A few thoughts on the current interest rate picture, and why it’s just about inevitable, despite the lurches and false starts from the U.S. economy, that long-term interest rates are set to rise.
First, with a national deficit that will crest $1.6 trillion by the end of 2010, the U.S. government desperately needs to attract buyers of U.S. Treasuries. Typically, the government can only raise money in two ways — by raising taxes and borrowing money. The former is politically untenable — at least right now — but the latter is in play.
The fly in the ointment is that Treasuries aren’t in big demand by investors. There’s a cloud hanging over the U.S. Treasury market, as some investors are increasingly worried that the U.S. will follow Greece into bankruptcy, unable to pay its debts and make good on its bond obligations. This is probably a long shot, as most economists say that the U.S. economy is in much better shape than Greece’s markets, and that investors have little worry about the U.S. honoring its debts.But the fact that the subject is even on the lips of (mostly foreign) investors is worrisome.

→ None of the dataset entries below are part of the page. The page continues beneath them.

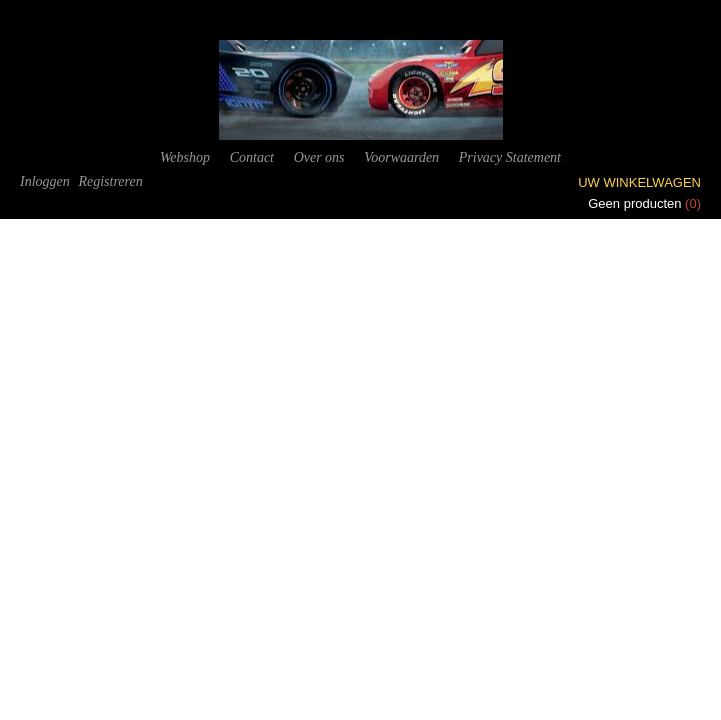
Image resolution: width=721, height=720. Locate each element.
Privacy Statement (510, 157)
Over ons (319, 157)
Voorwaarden (401, 157)
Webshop (185, 157)
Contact (252, 157)
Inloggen (45, 181)
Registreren (110, 181)
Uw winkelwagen (639, 182)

Second, investors aren’t exactly thrilled about the current rate of return they’re getting on their investments in Uncle Sam. The Federal Reserve’s decade-long policy of keeping interest rates low has fueled low rates of return from Treasury yields — the average yield dropped from 6.58% in 2000 to 3.85% so far this year, according to the Treasury.
Thus, the return on investment for 10-year Treasuries has fallen by over 270 basis points over a 10-year period — and the 3.85% yield we’re seeing now is a vast improvement on the 2.46% interest on 10-Year Notes we saw in January 2009. Investors are increasingly looking at Treasury investments and deciding they can do better elsewhere, and that’s a scenario the U.S. government can’t afford.
So it’s no coincidence that the Federal Reserve is actively looking to sell the $2.29 trillion in securities it currently has on its balance sheet. That threat alone, combined with aggressively-priced U.S. Treasury auctions, should force long-term interest rates higher, as consumers would have to pay more for mortgages and businesses would have to pay more to borrow money.As rates go higher, more investors will jump into the U.S. Treasury pool, thus making White House economists happy, if not the American public, which isn't too pleased about current government spending.